E isto distorce a verdade dos campeonatos.

Porque quando vemos um jogador como Addy ser expulso contra o Benfica por uma falta que não fez e que se sucedeu a um amarelo forçado e do outro lado está um dos maiores (senão o maior mesmo) “caceteiros” do campeonato chamado Maxi Pereira que só ao fim de 162 jogos da Liga (!!!) foi expulso pela primeira vez todos percebemos que há dois pesos e duas medidas.

Ou quando assistimos ao rigor com que fomos punidos pelos incidentes no jogo da equipa B com aquela agremiação de Trás Morreira, incidentes da total responsabilidade da meia dúzia de adeptos desse clube, e à tolerância que existe para mil e uma tropelias de claques do Benfica e Porto entendemos que uns são “filhos” e outros “enteados”.

O que se reflecte depois noutros factores como por exemplo a severidade com que os nossos adeptos são tratados enquanto aos outros (do trio entenda-se) tudo é permitido dos petardos às tochas, dos apedrejamentos ao obrigarem adeptos adversários a terem de se refugiar atras de uma baliza.

O futebol português perde credibilidade todos os dias.

Porque todos os dias os adeptos se apercebem que as regras não são iguais para todos, que o tratamento jornalístico tem “cor”, que as instâncias que comandam têm “preferências”.

Eu sou daqueles que lamenta que as assistências no nosso estádio já não sejam o que eram.

Há factores vários, da crise económica à emigração jovem, que o explicam.

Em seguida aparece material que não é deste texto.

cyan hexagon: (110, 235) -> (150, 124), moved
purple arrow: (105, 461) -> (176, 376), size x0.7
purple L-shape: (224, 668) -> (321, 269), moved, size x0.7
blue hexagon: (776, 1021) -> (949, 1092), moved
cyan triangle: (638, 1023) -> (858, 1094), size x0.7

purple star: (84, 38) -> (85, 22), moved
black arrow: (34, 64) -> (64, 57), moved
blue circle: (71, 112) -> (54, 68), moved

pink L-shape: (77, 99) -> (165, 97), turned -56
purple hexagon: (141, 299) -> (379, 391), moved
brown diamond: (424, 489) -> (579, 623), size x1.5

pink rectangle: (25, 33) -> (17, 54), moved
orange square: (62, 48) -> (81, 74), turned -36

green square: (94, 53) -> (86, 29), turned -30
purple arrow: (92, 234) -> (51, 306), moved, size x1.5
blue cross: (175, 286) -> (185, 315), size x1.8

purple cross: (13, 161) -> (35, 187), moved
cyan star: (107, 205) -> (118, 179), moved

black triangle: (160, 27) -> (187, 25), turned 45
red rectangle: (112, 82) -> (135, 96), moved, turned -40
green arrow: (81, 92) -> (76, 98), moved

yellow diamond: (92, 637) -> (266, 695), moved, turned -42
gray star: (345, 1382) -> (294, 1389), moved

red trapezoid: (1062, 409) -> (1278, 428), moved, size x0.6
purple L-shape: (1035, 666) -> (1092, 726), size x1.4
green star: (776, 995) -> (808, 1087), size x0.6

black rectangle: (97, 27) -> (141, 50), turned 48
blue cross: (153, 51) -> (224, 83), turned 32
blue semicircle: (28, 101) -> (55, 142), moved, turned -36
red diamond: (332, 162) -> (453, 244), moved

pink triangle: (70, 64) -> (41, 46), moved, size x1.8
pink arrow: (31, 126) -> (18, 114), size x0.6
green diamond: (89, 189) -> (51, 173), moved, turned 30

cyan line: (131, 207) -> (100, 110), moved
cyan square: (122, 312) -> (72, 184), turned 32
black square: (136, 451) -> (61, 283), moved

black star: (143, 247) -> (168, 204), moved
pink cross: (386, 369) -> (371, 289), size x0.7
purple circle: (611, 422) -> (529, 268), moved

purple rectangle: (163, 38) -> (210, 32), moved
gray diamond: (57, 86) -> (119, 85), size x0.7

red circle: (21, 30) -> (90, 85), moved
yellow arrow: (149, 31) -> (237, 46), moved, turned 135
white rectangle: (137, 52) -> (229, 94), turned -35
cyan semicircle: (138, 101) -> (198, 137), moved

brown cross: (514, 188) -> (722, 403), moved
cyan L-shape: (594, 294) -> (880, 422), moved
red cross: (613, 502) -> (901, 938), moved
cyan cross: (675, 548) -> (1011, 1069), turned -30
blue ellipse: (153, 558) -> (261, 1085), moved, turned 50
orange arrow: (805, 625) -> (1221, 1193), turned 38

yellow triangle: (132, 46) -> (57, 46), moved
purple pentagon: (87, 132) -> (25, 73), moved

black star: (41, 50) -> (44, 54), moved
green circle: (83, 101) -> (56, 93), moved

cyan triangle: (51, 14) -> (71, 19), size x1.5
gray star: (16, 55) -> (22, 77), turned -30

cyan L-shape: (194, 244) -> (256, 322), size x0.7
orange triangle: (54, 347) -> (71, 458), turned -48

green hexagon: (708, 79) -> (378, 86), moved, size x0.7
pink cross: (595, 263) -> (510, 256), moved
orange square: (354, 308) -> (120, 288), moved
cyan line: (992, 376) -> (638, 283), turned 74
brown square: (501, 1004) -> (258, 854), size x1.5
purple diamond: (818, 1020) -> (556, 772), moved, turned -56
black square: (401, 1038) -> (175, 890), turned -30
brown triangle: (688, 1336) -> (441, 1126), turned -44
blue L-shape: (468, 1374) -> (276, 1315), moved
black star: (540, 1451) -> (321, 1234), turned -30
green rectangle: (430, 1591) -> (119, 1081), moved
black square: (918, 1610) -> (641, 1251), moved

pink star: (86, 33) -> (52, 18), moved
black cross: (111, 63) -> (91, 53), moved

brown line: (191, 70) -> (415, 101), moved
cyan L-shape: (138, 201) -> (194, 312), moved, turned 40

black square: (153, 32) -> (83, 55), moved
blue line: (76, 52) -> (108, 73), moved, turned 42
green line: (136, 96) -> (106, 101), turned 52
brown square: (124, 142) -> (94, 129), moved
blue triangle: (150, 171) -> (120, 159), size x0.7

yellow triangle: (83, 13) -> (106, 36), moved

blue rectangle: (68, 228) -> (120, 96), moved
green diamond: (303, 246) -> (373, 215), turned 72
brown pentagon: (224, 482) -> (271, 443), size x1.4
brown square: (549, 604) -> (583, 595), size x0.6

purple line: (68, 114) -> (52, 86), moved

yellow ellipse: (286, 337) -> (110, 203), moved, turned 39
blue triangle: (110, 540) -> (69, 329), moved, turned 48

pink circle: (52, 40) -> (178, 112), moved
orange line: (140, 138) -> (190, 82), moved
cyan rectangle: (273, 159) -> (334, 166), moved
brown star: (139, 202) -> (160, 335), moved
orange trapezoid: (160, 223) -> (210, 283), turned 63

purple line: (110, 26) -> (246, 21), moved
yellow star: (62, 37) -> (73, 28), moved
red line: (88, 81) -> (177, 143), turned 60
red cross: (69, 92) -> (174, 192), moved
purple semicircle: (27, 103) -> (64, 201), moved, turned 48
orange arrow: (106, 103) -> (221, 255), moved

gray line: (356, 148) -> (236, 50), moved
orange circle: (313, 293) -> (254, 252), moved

Mas mesmo assim é um verdadeiro milagre de vitorianismo que ainda vá tanta gente ver um espectáculo que está “viciado” pelo “sistema” e desacreditado pelas diferenças entre clubes que deviam merecer um tratamento de absoluta igualdade mas não o tem.

Mas, lá está, o vitorianismo é um fenómeno sem paralelo no nosso desporto.

E isso dá-nos a força necessária para continuarmos a combater por um futebol mais verdadeiro, mais igual, mais credível.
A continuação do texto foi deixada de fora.